RFR: 8351623: VectorAPI: Add SVE implementation of subword gather load operation [v5]

Thu Sep 25 22:04:08 UTC 2025

On Thu, 25 Sep 2025 21:39:56 GMT, Vladimir Ivanov <vlivanov at openjdk.org> wrote:

>>> I started looking at the PR and it looks appealing to simplify VM intrinsics and lift more code into Java. In other words, subword gather operation can be coded as a composition of operations on int vectors. Have you considered that?
>> 
>> Thanks so much for looking at this PR! Yes, personally I think we can move these op generation to Java-level for subword gather operation. And I also considered this when I started working at this task. However, this may break current backend implementation for other architectures like X86. I'm not sure whether moving to Java will be also friendly for non-SVE arches. Per my understanding, subword gather depends much more on the backend solution.
>> 
>>  >For now, a dedicated node to concatenate vectors look appropriate (please, note there's existing PackNode et al).
>> It can be either exposed through VM intrinsic or substituted for a well-known complex IR shape during IGVN (like the one you depicted). The nice thing is it'll uniformly cover all usages irrespective of whether they come from Vector API implementation itself or from user code.
>>>
>>>In the context of Vector API, the plan was to expose generic element rearranges/shuffles through API, but then enable various strength-reductions to optimize well-known/popular shapes. Packing multiple vectors perfectly fits that effort.
>> 
>> Thanks for your inputs on the IR choice. I agree with you about adding such a vector concatenate node in C2. And if we decide to move the complex implementation to Java-level, we'd better also add such an API for vector concatenate, right?
>
>> if we decide to move the complex implementation to Java-level, we'd better also add such an API for vector concatenate, right?
> 
> There's already generic shuffle operation present (rearrange). But there're precedents when more specific operations became part of the API for convenience reasons (e.g., slice/unslice). So, a dedicated operation for vector concatenation may be well-justified.
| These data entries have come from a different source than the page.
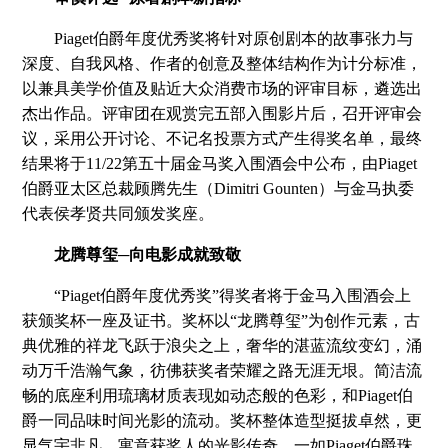
Piaget伯爵年度优秀奖将针对原创剧本的故事张力与
深度、自我风格、作者的创意及整体结构作为计分标准，
以兼具美学价值及贴近大众消费市场的评审目标，遴选出
杰出作品。评审团在观赏完五部入围影片后，召开评审会
议，采用公开讨论、不记名投票方式产生得奖名单，最终
结果将于11/22第五十届金马奖入围酒会中公布，由Piaget
伯爵亚太区总裁顾腾先生（Dimitri Gounten）与金马执委
代表侯孝贤共同颁发奖座。
龙腾尊玺─向电影成就致敬
“Piaget伯爵年度优秀奖”得奖者将于金马入围酒会上
获颁奖杯一座及证书。奖杯以“龙腾尊玺”为创作元素，古
典优雅的祥龙飞跃于浪尖之上，奢华的湛蓝流纹变幻，涌
动万千浩瀚气象，彷佛获奖者荣耀之路无涯无垠。简洁流
畅的底座利用琉璃材质表现如动态般的色彩，和Piaget伯
爵一同品味时间光影的流动。奖杯整体造型挺拔卓然，更
显气宇非凡，寓意获奖人的光影传奇。一如Piaget伯爵珠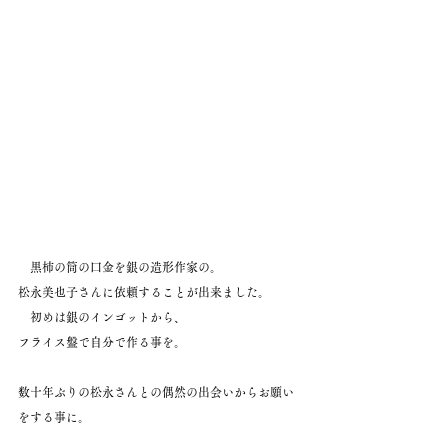
　黒柿の筒の口金を銀の造形作家の。
松永美也子さんに依頼することが出来ました。
　初めは銀のインゴットから、
フライス盤で自分で作る事を。
数十年ぶりの松永さんとの偶然の出会いからお願い
をする事に。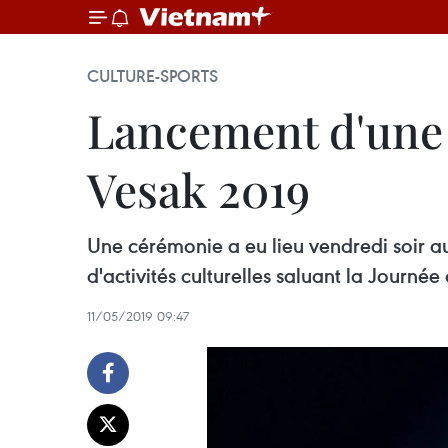
CULTURE-SPORTS
Lancement d'une s
Vesak 2019
Une cérémonie a eu lieu vendredi soir 
d'activités culturelles saluant la Journé
11/05/2019 09:47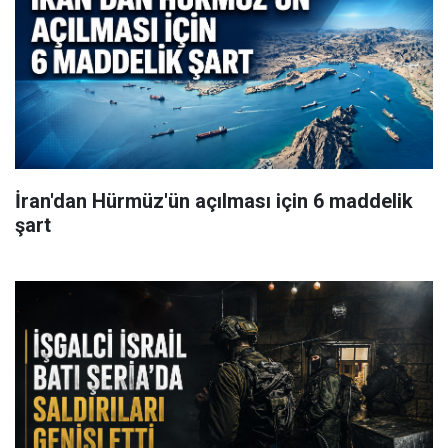
İran'dan Hürmüz'ün açılması için 6 maddelik
şart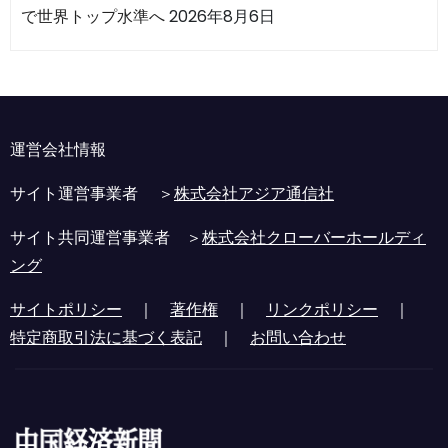
で世界トップ水準へ
2026年8月6日
運営会社情報
サイト運営事業者 ＞
株式会社アジア通信社
サイト共同運営事業者 ＞
株式会社クローバーホールディ
ング
サイトポリシー
｜
著作権
｜
リンクポリシー
｜
特定商取引法に基づく表記
｜
お問い合わせ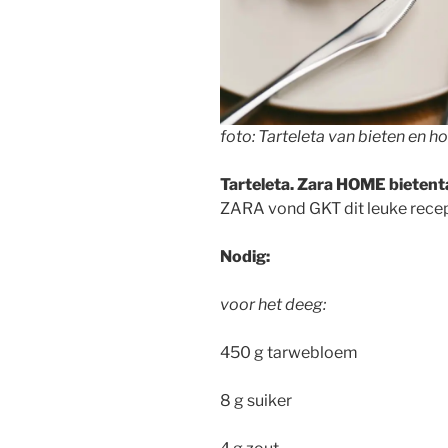
foto: Tarteleta van bieten en 
Tarteleta.
Zara HOME bietent
ZARA vond GKT dit leuke recep
Nodig:
voor het deeg:
450 g tarwebloem
8 g suiker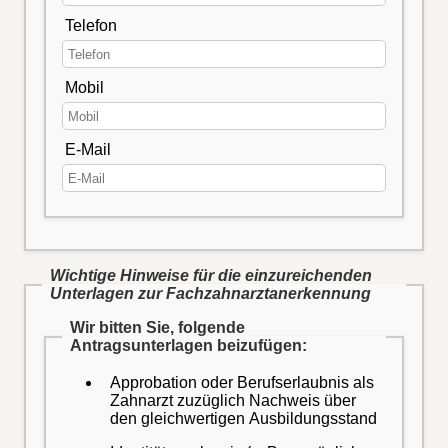
Telefon
Mobil
E-Mail
Wichtige Hinweise für die einzureichenden
Unterlagen zur Fachzahnarztanerkennung
Wir bitten Sie, folgende
Antragsunterlagen beizufügen:
Approbation oder Berufserlaubnis als
Zahnarzt zuzüglich Nachweis über
den gleichwertigen Ausbildungsstand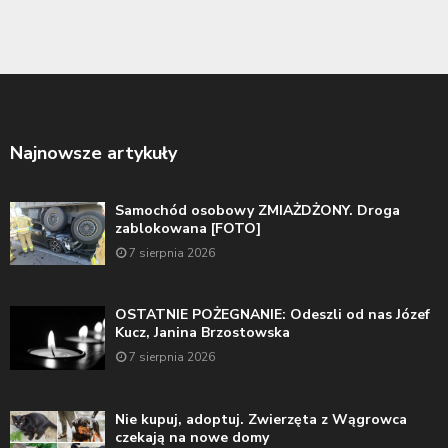
Najnowsze artykuły
Samochód osobowy ZMIAŻDŻONY. Droga
zablokowana [FOTO]
7 sierpnia 2026
OSTATNIE POŻEGNANIE: Odeszli od nas Józef
Kucz, Janina Brzostowska
7 sierpnia 2026
Nie kupuj, adoptuj. Zwierzęta z Wągrowca
czekają na nowe domy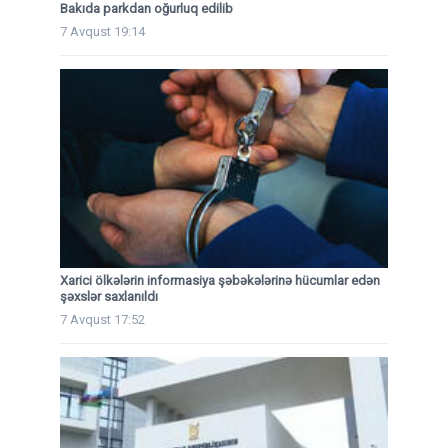
Bakıda parkdan oğurluq edilib
7 Avqust 19:14
Xarici ölkələrin informasiya şəbəkələrinə hücumlar edən
şəxslər saxlanıldı
7 Avqust 17:52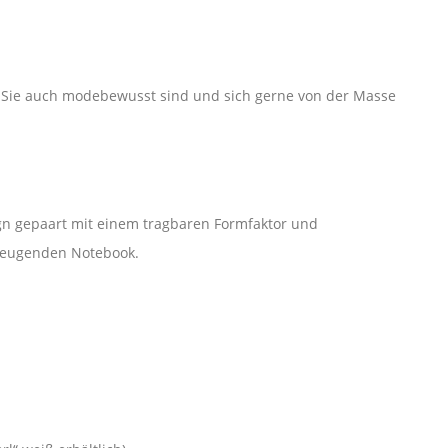
n Sie auch modebewusst sind und sich gerne von der Masse
ign gepaart mit einem tragbaren Formfaktor und
zeugenden Notebook.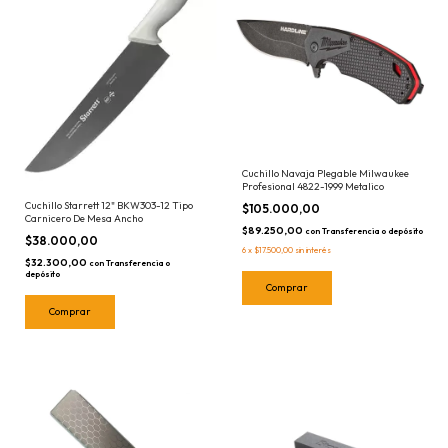
Cuchillo Navaja Plegable Milwaukee
Profesional 4822-1999 Metalico
Cuchillo Starrett 12" BKW303-12 Tipo
$105.000,00
Carnicero De Mesa Ancho
$89.250,00
con
Transferencia o depósito
$38.000,00
6
x
$17.500,00
sin interés
$32.300,00
con
Transferencia o
depósito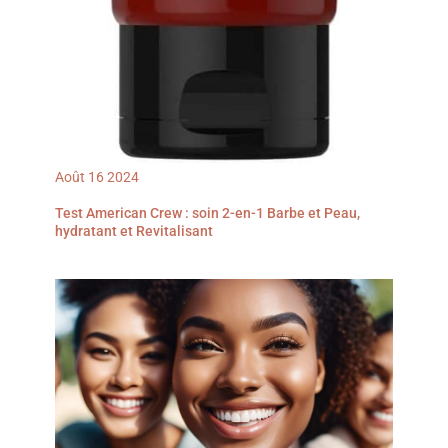
Août
16
2024
Test American Crew : soin 2-en-1 Barbe et Peau,
hydratant et Revitalisant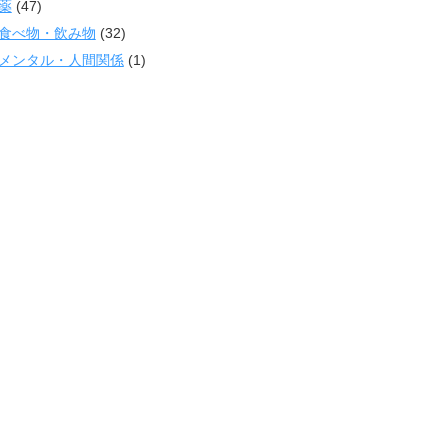
薬
(47)
食べ物・飲み物
(32)
メンタル・人間関係
(1)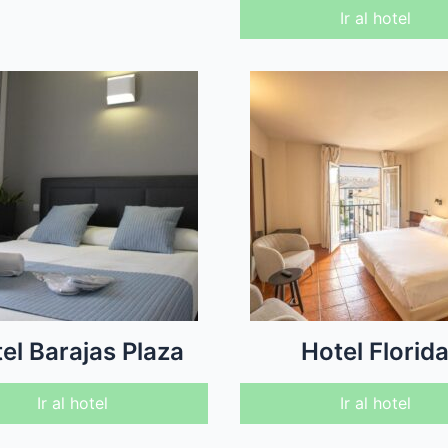
Ir al hotel
el Barajas Plaza
Hotel Florid
Ir al hotel
Ir al hotel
> However, this may break current backend implementation for other architectures like X86. I'm not sure whether moving to Java will be also friendly for non-SVE arches. Per my understanding, subword gather depends much more on the backend solution.

IMO that's a clear sign that current abstraction is way too ad-hoc and platform-specific. x86 ISA lacks native support, so the operation is emulated with hand-written assembly.  If there's a less performant implementation, but which relies on a uniform cross-platform VM interface, it'll be a clear winner.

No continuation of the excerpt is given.